# what are you catching them on?



## Ferg11 (May 20, 2010)

what lures/presentations are you guys catching bass on


----------



## BigFish614 (Jan 27, 2011)

Ive caught some on short silver rapala HJs. Just working is slowly and letting it suspend. I got this one from a local pond on my first cast about a week ago.

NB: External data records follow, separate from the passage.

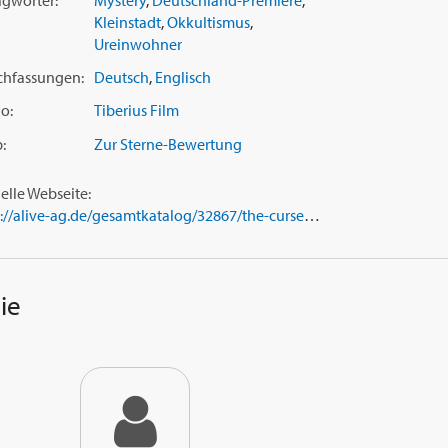
agwörter:
Mystery
,
Deutschland-Premiere
,
Kleinstadt
,
Okkultismus
,
Ureinwohner
chfassungen:
Deutsch
,
Englisch
o:
Tiberius Film
:
Zur Sterne-Bewertung
ielle Webseite:
https://alive-ag.de/gesamtkatalog/32867/the-curse-of-rosalie
ie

posted using Outdoor Hub Campfire


----------



## Ferg11 (May 20, 2010)

thanks man. and nice fish


----------



## JShort (Sep 16, 2011)

Nice fish, here the ponds are frozen which is all I fish during the winter, so nothing for me.


----------



## jason_0545 (Aug 3, 2011)

got a 1.3 lb about a month ago in the rain on a 3/8 oz chartruese chatterbait. had one that followed and didnt commit then saw me and ran. im in the pond category for now too and most have been frozen


----------



## JShort (Sep 16, 2011)

Today the pond across the road un-froze and I went over for about an hour. I caught one little bass on the 2nd cast with a suspending jerkbait but didn't get any more hits.


----------



## mo65 (Aug 5, 2011)

I got this one last week on a suspending jerkbait...suspending baits seem to be the only thing working for me right now. I was tickled to get this one, since it was the end of the month, and this fish probably sealed my goal of a fish every month this year.


----------



## Wow (May 17, 2010)

Looks like a "confetti" bass, mo. --Tim


----------



## mo65 (Aug 5, 2011)

Wow said:


> Looks like a "confetti" bass, mo. --Tim


Ehhh...a wise guy! Nyuk,nyuk,nyuk...


----------